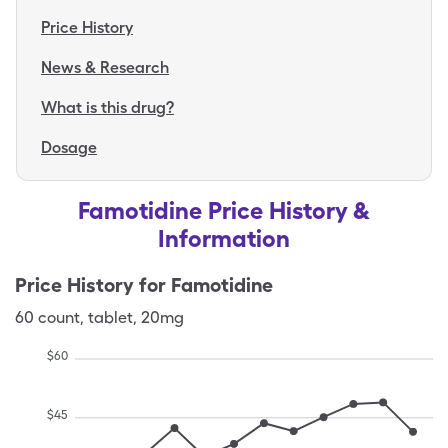
Price History
News & Research
What is this drug?
Dosage
Famotidine Price History &
Information
Price History for
Famotidine
60
count
,
tablet
,
20mg
$
60
$
45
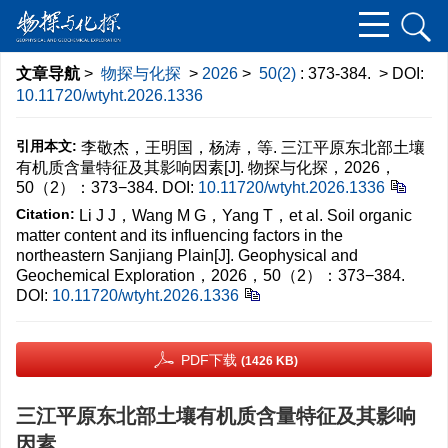
文章导航
>
物探与化探
>
2026
>
50(2)
: 373-384.
> DOI:
10.11720/wtyht.2026.1336
引用本文:
李敬杰，王明国，杨涛，等. 三江平原东北部土壤
有机质含量特征及其影响因素[J]. 物探与化探，2026，
50（2）：373−384.
DOI:
10.11720/wtyht.2026.1336
Citation:
Li J J，Wang M G，Yang T，et al. Soil organic
matter content and its influencing factors in the
northeastern Sanjiang Plain[J]. Geophysical and
Geochemical Exploration，2026，50（2）：373−384.
DOI:
10.11720/wtyht.2026.1336
PDF下载
(1426 KB)
三江平原东北部土壤有机质含量特征及其影响
因素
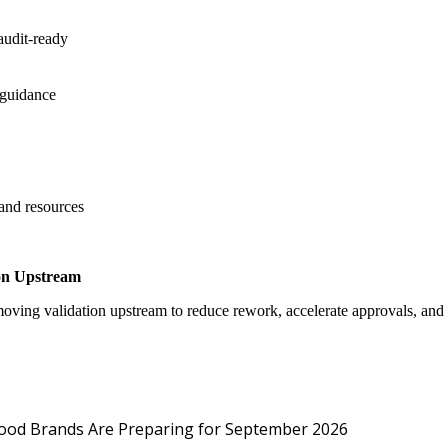
audit-ready
 guidance
 and resources
on Upstream
oving validation upstream to reduce rework, accelerate approvals, an
Protected: Emp
Food Brands Are Preparing for September 2026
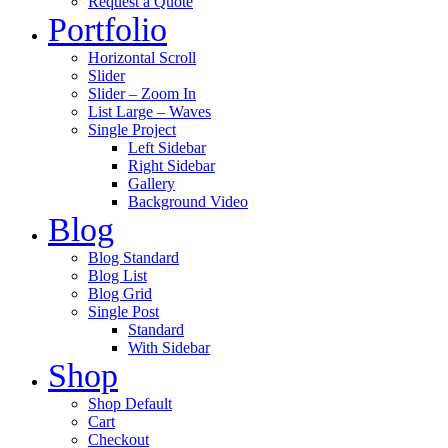
Request a Quote
Portfolio
Horizontal Scroll
Slider
Slider – Zoom In
List Large – Waves
Single Project
Left Sidebar
Right Sidebar
Gallery
Background Video
Blog
Blog Standard
Blog List
Blog Grid
Single Post
Standard
With Sidebar
Shop
Shop Default
Cart
Checkout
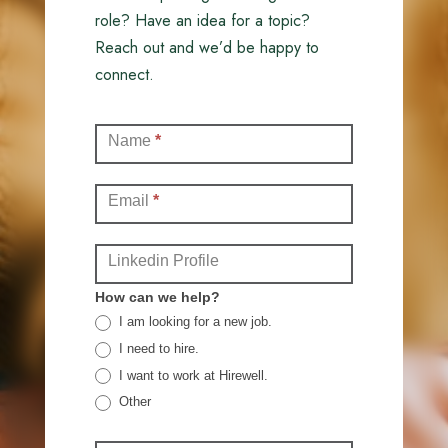
role? Have an idea for a topic?
Reach out and we’d be happy to
connect.
Contact
Name
*
(Full)
Email
*
Linkedin Profile
How can we help?
I am looking for a new job.
I need to hire.
I want to work at Hirewell.
Other
Other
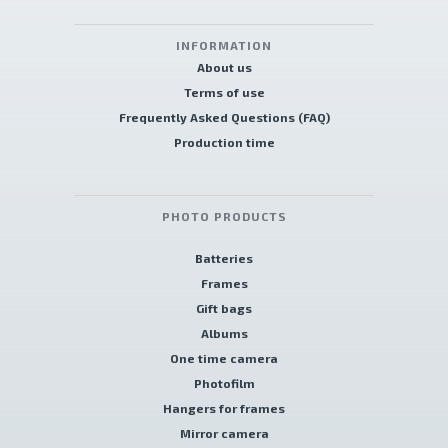
INFORMATION
About us
Terms of use
Frequently Asked Questions (FAQ)
Production time
PHOTO PRODUCTS
Batteries
Frames
Gift bags
Albums
One time camera
Photofilm
Hangers for frames
Mirror camera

* TASK OBJECTIVE:
Your answer should set down the listing verbatim and leave out its images.

* TASK SOLUTION:
Price History
News & Research
What is this drug?
Dosage
Famotidine Price History &
Information
Price History for
Famotidine
60
count
,
tablet
,
20mg
$
60
$
45
文章导航
>
物探与化探
>
2026
>
50(2)
: 373-384.
> DOI:
10.11720/wtyht.2026.1336
引用本文:
李敬杰，王明国，杨涛，等. 三江平原东北部土壤
有机质含量特征及其影响因素[J]. 物探与化探，2026，
50（2）：373−384.
DOI:
10.11720/wtyht.2026.1336
Citation:
Li J J，Wang M G，Yang T，et al. Soil organic
matter content and its influencing factors in the
northeastern Sanjiang Plain[J]. Geophysical and
Geochemical Exploration，2026，50（2）：373−384.
DOI:
10.11720/wtyht.2026.1336
PDF下载
(1426 KB)
三江平原东北部土壤有机质含量特征及其影响
因素
audit-ready
 guidance
 and resources
on Upstream
oving validation upstream to reduce rework, accelerate approvals, an
Protected: Emp
Food Brands Are Preparing for September 2026
Request a Quote
Portfolio
Horizontal Scroll
Slider
Slider – Zoom In
List Large – Waves
Single Project
Left Sidebar
Right Sidebar
Gallery
Background Video
Blog
Blog Standard
Blog List
Blog Grid
Single Post
Standard
With Sidebar
Shop
Shop Default
Cart
Checkout
role? Have an idea for a topic?
Reach out and we’d be happy to
connect.
Contact
Name
*
(Full)
Email
*
Linkedin Profile
How can we help?
I am looking for a new job.
I need to hire.
I want to work at Hirewell.
Other
Other
INFORMATION
About us
Terms of use
Frequently Asked Questions (FAQ)
Production time
PHOTO PRODUCTS
Batteries
Frames
Gift bags
Albums
One time camera
Photofilm
Hangers for frames
Mirror camera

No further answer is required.